EXERCISE AIM: Write the listing out again word for word. Pictures do not belong in the copy.

########

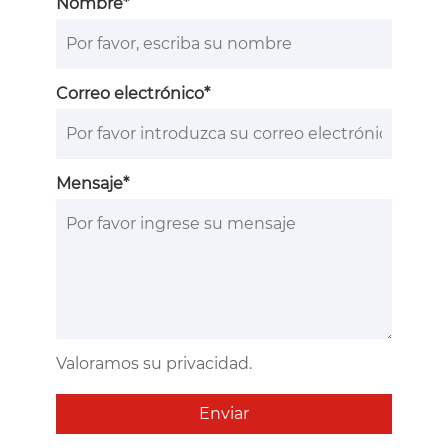
Nombre*
Correo electrónico*
Mensaje*
Valoramos su privacidad.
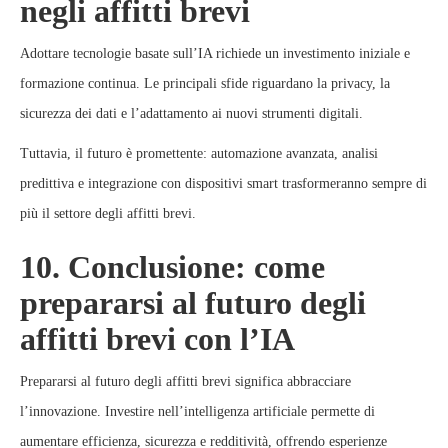
negli affitti brevi
Adottare tecnologie basate sull’IA richiede un investimento iniziale e
formazione continua. Le principali sfide riguardano la privacy, la
sicurezza dei dati e l’adattamento ai nuovi strumenti digitali.
Tuttavia, il futuro è promettente: automazione avanzata, analisi
predittiva e integrazione con dispositivi smart trasformeranno sempre di
più il settore degli affitti brevi.
10. Conclusione: come
prepararsi al futuro degli
affitti brevi con l’IA
Prepararsi al futuro degli affitti brevi significa abbracciare
l’innovazione. Investire nell’intelligenza artificiale permette di
aumentare efficienza, sicurezza e redditività, offrendo esperienze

########

WRITTEN SOLUTION:
Nombre*
Correo electrónico*
Mensaje*
Valoramos su privacidad.
negli affitti brevi
Adottare tecnologie basate sull’IA richiede un investimento iniziale e
formazione continua. Le principali sfide riguardano la privacy, la
sicurezza dei dati e l’adattamento ai nuovi strumenti digitali.
Tuttavia, il futuro è promettente: automazione avanzata, analisi
predittiva e integrazione con dispositivi smart trasformeranno sempre di
più il settore degli affitti brevi.
10. Conclusione: come
prepararsi al futuro degli
affitti brevi con l’IA
Prepararsi al futuro degli affitti brevi significa abbracciare
l’innovazione. Investire nell’intelligenza artificiale permette di
aumentare efficienza, sicurezza e redditività, offrendo esperienze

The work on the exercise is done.